> [WHAT TO DO] An exact copy of the lines from the one containing "Medieval Times Dinner & Tournament" through the final line of the records is the only acceptable answer.

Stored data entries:
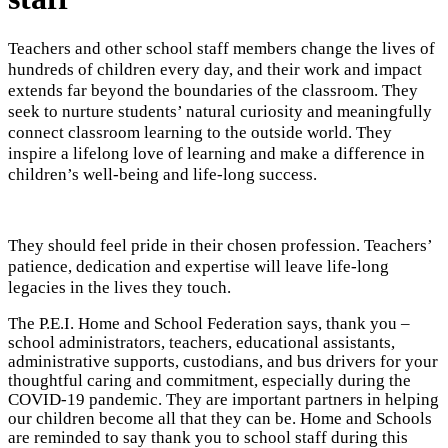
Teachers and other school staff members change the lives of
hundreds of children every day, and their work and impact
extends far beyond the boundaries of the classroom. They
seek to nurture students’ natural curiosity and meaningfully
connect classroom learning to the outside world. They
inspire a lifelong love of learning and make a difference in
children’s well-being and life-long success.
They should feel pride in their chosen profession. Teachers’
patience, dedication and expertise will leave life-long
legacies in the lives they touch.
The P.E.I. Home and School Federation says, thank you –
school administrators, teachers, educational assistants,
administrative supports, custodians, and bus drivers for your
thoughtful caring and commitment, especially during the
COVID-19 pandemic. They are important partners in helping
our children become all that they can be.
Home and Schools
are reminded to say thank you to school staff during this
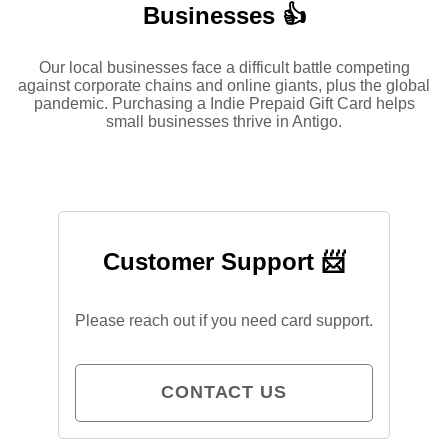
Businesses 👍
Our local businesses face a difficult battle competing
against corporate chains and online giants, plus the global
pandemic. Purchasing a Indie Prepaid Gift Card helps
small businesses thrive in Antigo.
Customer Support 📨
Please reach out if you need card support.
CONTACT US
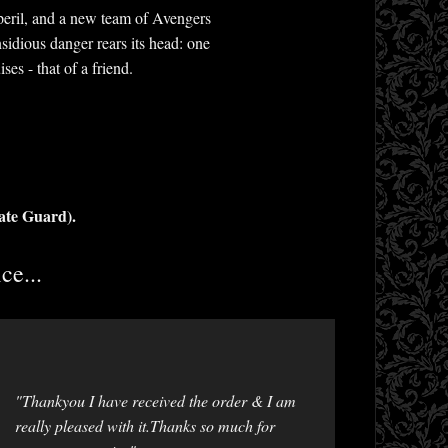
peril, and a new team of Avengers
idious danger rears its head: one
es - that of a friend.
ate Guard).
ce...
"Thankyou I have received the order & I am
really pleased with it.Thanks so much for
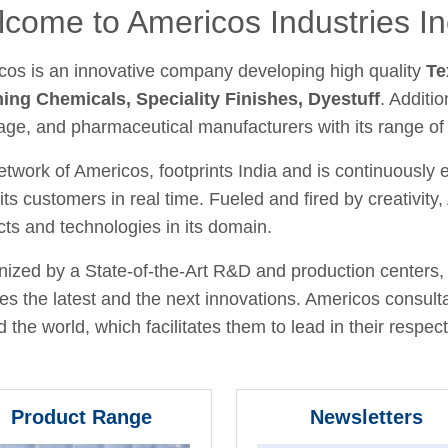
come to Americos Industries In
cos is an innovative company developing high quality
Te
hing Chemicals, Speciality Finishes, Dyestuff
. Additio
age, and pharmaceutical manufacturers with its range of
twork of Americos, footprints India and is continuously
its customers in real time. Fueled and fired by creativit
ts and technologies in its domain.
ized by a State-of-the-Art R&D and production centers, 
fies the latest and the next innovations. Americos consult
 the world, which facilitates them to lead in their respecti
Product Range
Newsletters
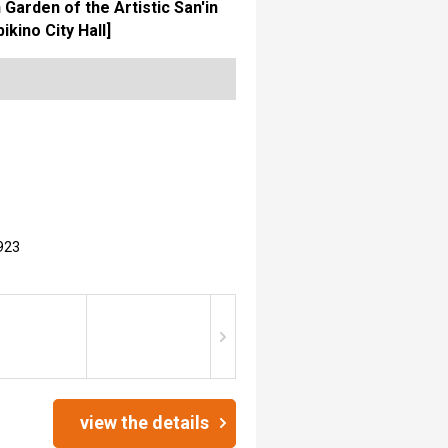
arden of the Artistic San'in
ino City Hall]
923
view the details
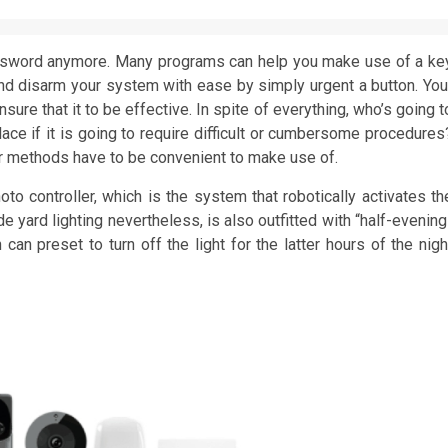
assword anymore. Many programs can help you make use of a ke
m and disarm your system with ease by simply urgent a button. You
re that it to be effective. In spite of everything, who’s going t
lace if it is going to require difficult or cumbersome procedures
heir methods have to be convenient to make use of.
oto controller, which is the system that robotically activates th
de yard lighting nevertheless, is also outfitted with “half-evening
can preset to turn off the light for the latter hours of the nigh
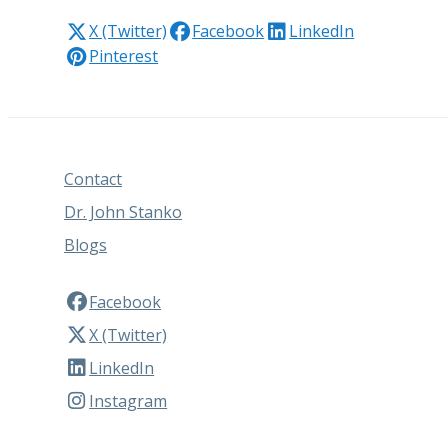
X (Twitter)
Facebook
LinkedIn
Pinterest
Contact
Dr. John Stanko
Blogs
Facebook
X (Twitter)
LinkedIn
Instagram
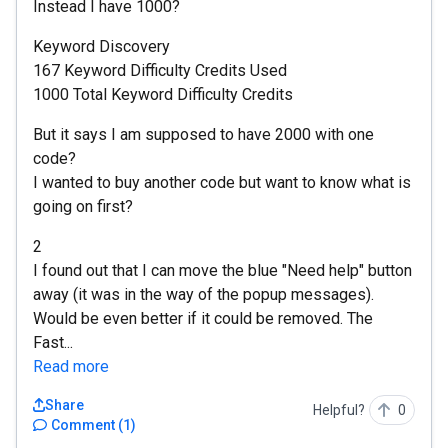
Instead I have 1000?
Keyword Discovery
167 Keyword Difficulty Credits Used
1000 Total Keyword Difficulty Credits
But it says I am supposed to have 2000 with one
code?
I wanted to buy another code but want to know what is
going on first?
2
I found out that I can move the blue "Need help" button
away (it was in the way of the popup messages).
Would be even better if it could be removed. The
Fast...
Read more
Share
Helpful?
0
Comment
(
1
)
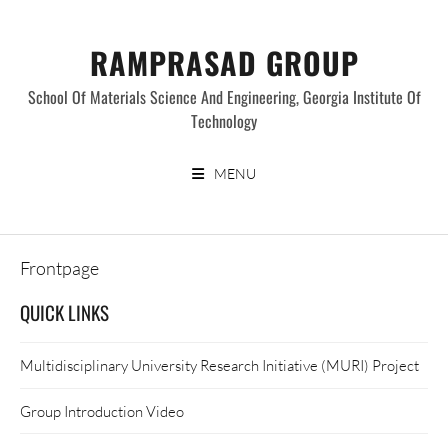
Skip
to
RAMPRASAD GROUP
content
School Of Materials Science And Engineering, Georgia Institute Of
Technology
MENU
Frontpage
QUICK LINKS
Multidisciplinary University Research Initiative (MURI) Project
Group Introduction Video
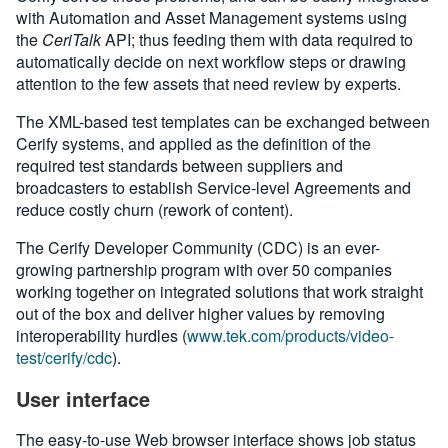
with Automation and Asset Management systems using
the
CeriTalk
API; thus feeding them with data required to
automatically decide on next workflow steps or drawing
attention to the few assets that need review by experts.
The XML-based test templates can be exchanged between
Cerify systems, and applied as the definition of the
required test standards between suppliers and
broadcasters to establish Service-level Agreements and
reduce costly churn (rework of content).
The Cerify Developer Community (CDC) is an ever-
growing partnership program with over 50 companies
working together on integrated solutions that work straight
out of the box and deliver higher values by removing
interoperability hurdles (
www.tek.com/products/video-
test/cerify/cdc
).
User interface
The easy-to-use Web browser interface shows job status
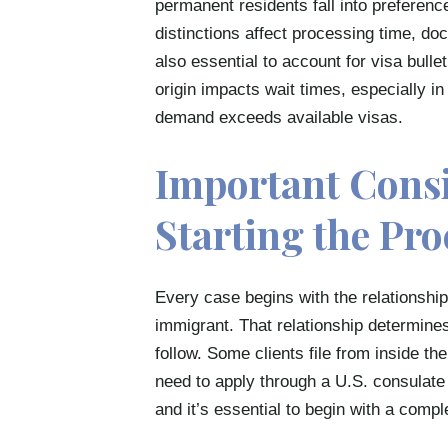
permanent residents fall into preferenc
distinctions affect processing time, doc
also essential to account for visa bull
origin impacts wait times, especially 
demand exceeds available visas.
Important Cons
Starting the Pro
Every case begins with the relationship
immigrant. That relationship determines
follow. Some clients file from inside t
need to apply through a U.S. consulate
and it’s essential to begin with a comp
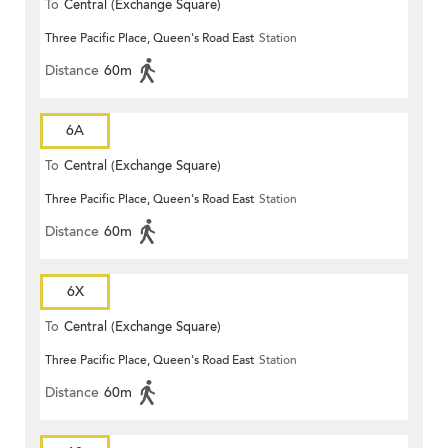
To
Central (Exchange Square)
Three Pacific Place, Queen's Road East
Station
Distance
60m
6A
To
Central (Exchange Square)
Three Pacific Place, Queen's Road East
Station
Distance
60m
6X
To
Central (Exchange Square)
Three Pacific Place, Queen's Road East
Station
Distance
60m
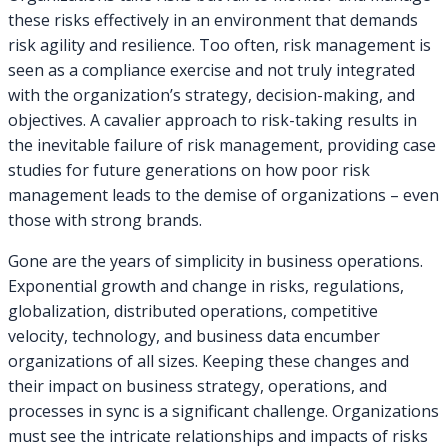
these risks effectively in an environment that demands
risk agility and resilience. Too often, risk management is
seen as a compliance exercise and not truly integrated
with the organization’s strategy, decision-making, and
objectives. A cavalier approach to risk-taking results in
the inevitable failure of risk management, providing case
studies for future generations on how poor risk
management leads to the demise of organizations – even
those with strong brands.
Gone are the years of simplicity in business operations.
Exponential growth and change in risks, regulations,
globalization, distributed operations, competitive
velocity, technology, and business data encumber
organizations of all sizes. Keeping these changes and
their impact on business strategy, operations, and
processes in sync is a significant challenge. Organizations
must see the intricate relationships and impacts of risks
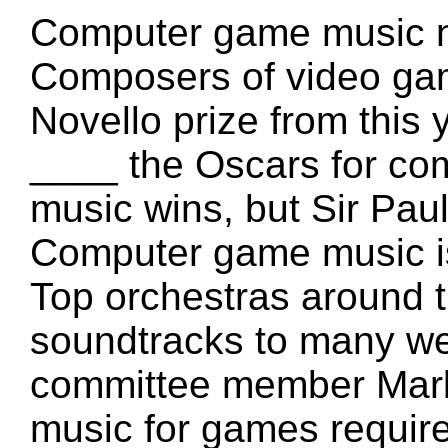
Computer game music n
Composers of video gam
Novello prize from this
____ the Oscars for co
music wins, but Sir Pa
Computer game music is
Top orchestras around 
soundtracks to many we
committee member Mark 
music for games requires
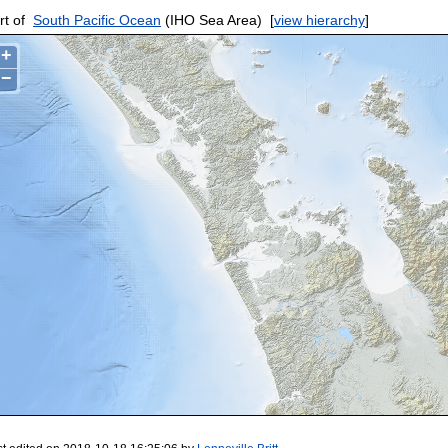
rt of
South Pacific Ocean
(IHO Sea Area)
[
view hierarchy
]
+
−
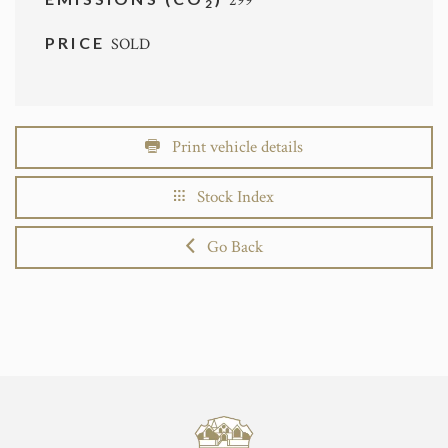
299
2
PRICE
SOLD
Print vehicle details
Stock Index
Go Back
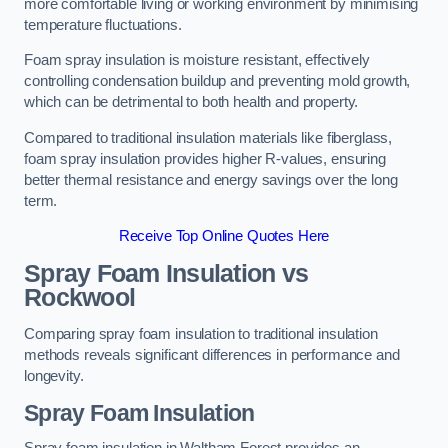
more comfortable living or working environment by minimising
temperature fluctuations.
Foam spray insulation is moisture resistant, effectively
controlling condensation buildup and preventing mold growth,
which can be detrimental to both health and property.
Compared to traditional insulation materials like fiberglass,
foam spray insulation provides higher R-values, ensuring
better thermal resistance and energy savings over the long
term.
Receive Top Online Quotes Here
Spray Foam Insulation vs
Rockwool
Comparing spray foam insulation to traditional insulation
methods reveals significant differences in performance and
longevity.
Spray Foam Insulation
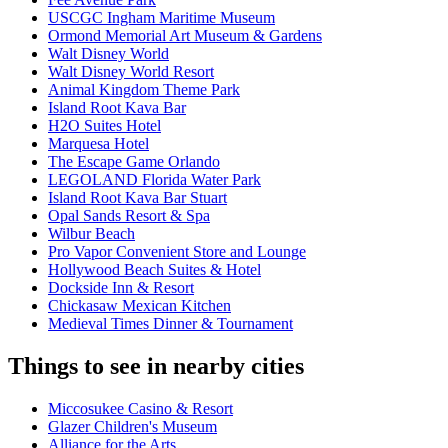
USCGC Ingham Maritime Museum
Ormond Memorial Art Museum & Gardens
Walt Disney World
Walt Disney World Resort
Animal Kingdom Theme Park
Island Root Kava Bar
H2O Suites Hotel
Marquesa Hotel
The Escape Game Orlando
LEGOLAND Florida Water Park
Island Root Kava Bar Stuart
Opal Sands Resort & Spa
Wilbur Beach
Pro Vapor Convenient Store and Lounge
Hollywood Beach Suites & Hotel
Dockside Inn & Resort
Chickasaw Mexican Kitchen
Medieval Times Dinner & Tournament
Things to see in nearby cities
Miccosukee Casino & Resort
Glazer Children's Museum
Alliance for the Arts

> [RESPONSE TO THIS EXERCISE]
Medieval Times Dinner & Tournament
Things to see in nearby cities
Miccosukee Casino & Resort
Glazer Children's Museum
Alliance for the Arts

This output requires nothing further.